ECLI:NL:RBDHA:2023:20489
Rechtbank Den Haag
- Eerste aanleg - enkelvoudig
- M. Anker
- Rechtspraak.nl
Beoordeling van asielaanvraag en verantwoordelijkheidsbepaling onder de Dublinverordening
In deze uitspraak beoordeelt de Rechtbank Den Haag het beroep van eiser tegen het besluit van de staatssecretaris van Justitie en Veiligheid van 20 oktober 2023, waarbij zijn asielaanvraag niet in behandeling is genomen omdat Frankrijk verantwoordelijk is voor de aanvraag.
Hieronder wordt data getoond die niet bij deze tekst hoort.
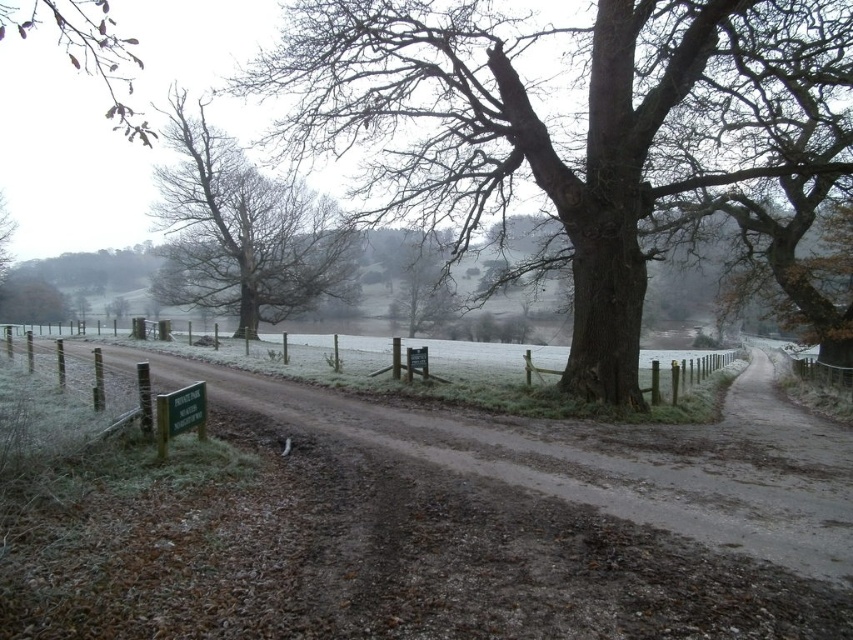 Does bare wood tree at upper left appear on the left side of wooden fence at center?

Correct, you'll find bare wood tree at upper left to the left of wooden fence at center.

Who is more distant from viewer, (296, 236) or (711, 355)?

Positioned behind is point (711, 355).

Where is `bare wood tree at upper left`? This screenshot has height=640, width=853. bare wood tree at upper left is located at coordinates (242, 230).

Who is positioned more to the left, brown rough bark tree at center or bare wood tree at upper left?

From the viewer's perspective, bare wood tree at upper left appears more on the left side.

Does brown rough bark tree at center have a larger size compared to bare wood tree at upper left?

No, brown rough bark tree at center is not bigger than bare wood tree at upper left.

Is point (613, 380) positioned before point (245, 186)?

Yes, point (613, 380) is closer to viewer.

Locate an element on the screen. This screenshot has width=853, height=640. brown rough bark tree at center is located at coordinates [x=566, y=124].

Does brown dirt track at center appear on the left side of wooden fence at center?

No, brown dirt track at center is not to the left of wooden fence at center.

Is brown dirt track at center positioned behind wooden fence at center?

No, brown dirt track at center is closer to the viewer.

Does point (592, 609) come closer to viewer compared to point (360, 356)?

That is True.

Image resolution: width=853 pixels, height=640 pixels. Identify the location of brown dirt track at center. (418, 524).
De rechtbank heeft de zaak op 7 december 2023 behandeld, waarbij eiser en zijn gemachtigde aanwezig waren, evenals de gemachtigde van de staatssecretaris en een tolk. Eiser, geboren in Nigeria, stelt dat hij ten onrechte in het Pidgin Engels is gehoord, terwijl hij Ishan spreekt. De rechtbank oordeelt dat de staatssecretaris redelijkerwijs kon aannemen dat eiser Pidgin Engels verstaat, en dat het gehoor aan de vereisten voldeed. De rechtbank verklaart het beroep ongegrond, wat betekent dat het besluit van de staatssecretaris in stand blijft.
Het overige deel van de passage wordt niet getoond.